Gengoscript Language Guide

This page describes the public language model of Gengoscript. It is intended to help readers write and review scripts, not to serve as an internal implementation dump.

For library functions, see stdlib.md. For embedding and capability control, see embedding.md.

Design Shape

Gengoscript is a small host-embedded language with:

  • explicit imports;
  • nominal types for domain modelling;
  • bounded execution under host control; and
  • no ambient access to the machine.

The syntax is intentionally compact and broadly familiar to anyone who has used Go-like languages.

Modules and Imports

Imports are explicit:

std  := import("std")
http := import("cap:http")
db   := import("host:db")
math := import("./math")

Kinds of import:

  • std for the standard library;
  • cap:* for host-enabled capabilities such as HTTP or filesystem access;
  • host:* for host-defined modules; and
  • relative imports such as ./math for source modules.

Built-ins are accessed through namespaces such as std.io.println(...) and std.core.len(...).
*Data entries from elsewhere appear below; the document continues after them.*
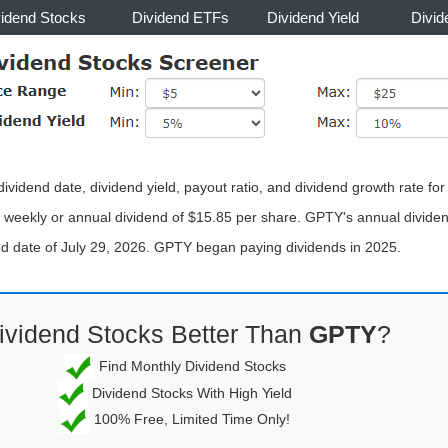
vidend Stocks
Dividend ETFs
Dividend Yield
Divid
vidend date, dividend yield, payout ratio, and dividend growth rate for
weekly or annual dividend of $15.85 per share. GPTY's annual dividend
end date of July 29, 2026. GPTY began paying dividends in 2025.
ividend Stocks Better Than
GPTY
?
Find Monthly Dividend Stocks
Dividend Stocks With High Yield
100% Free, Limited Time Only!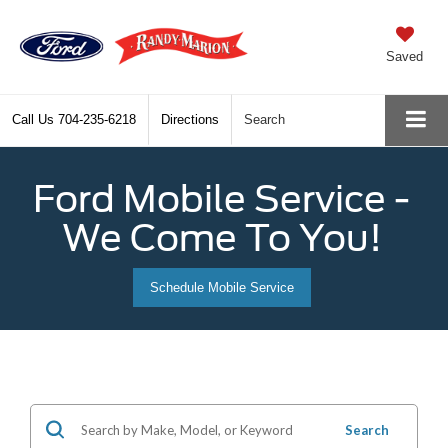
Saved
Call Us
704-235-6218
Directions
Search
Ford Mobile Service -
We Come To You!
Schedule Mobile Service
Search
Legacy global forms such as println(...) are not supported.

Values

The language includes:

  • int
  • float
  • bool
  • string
  • rune
  • null
  • error
  • arrays
  • maps
  • structs
  • functions

Strings are UTF-8. std.core.len(s) counts Unicode code points, while std.core.bytelen(s) counts bytes.

Variables and Constants

Common declaration forms:

name := "gengo"
const limit := 10
count int = 3
const port Port = Port(443)

Assignment uses =. Compound assignment such as += and -= is supported. const bindings cannot be reassigned, though mutable values stored inside them may still be mutated.

Literals

Strings:

"escaped"
'raw'

Multiline raw strings use a Zig-style \\ prefix per line:

msg :=
    \\Hello
    \\World

Rune literals use backticks:

`A`
`å`
`🙂`

Collections

Arrays:

nums := [1, 2, 3]
std.io.println(nums[0])

Maps:

user := {name: "Ada", active: true}
std.io.println(user.name)

Structs:

type User struct {
    name string
    age  int
}

u := User{ name: "Ada", age: 37 }

Arrays and strings support slicing with a:b, :b, and a:.

Control Flow

Conditionals:

if score >= 10 {
    return "ok"
} else {
    return "retry"
}

Loops:

for i := 0; i < 3; i++ {
    std.io.println(i)
}

Iteration:

for item in items {
    std.io.println(item)
}

Pattern-based branching uses switch.

Functions

Functions are declared with func:

func add(a int, b int) int {
    return a + b
}

Gengoscript supports closures, methods, and multi-value returns. Functions may be exported from a source module with pub.

Named Types

Named types are central to the language. They let scripts model domain rules directly instead of treating everything as unstructured maps and validating later.

Named scalar types:

type UserId string
type Port int range 1..65535
type Hour int cycle 0..23

Range types reject out-of-range values at construction time:

type Severity int range 0..5

s := Severity(3)   // ok
// Severity(9)     // runtime range error

Cycle types wrap through their declared domain during arithmetic:

type Hour int cycle 0..23

h := Hour(23)
std.io.println(h + Hour(1))  // 0

Subtypes allow narrower domains inside an existing named type:

type Percent int range 0..100
subtype PassingGrade Percent range 60..100

Enums and Variants

Enums provide closed sets of values:

type Mode enum { dev, staging, production }

Variants model tagged alternatives:

type Event variant {
    Metric  { name string, value int },
    Ping,
    Error   { message string },
}

Use switch to branch on variant values:

switch ev {
    case Event.Metric:
        return ev.name
    case Event.Error:
        return ev.message
    default:
        return "ok"
}

Capability Imports

Capabilities are not available unless the host enables them.

Current public capability modules:

  • cap:http
  • cap:fs
  • cap:net

If a script imports a capability the host has not enabled, compilation fails. Filesystem access is further restricted to host-registered mounts.

Host Modules

Host-defined modules let the embedding application expose a narrow integration surface:

db := import("host:db")

Scripts can call only the functions the host registered. There is no ambient reflection or implicit access to host functionality.

Errors and Runtime Behaviour

Gengoscript distinguishes:

  • compile errors;
  • runtime errors; and
  • first-class error values created inside the language.

The host may also enforce:

  • an instruction budget;
  • heap limits;
  • frame and stack limits; and
  • capability restrictions.

These limits are part of normal embedding, not exceptional deployment machinery.

Practical Reading Order

If you are new to the language:

  1. read tutorial-first-script.md;
  2. return here for the main language model; and
  3. use stdlib.md as the function reference while writing scripts.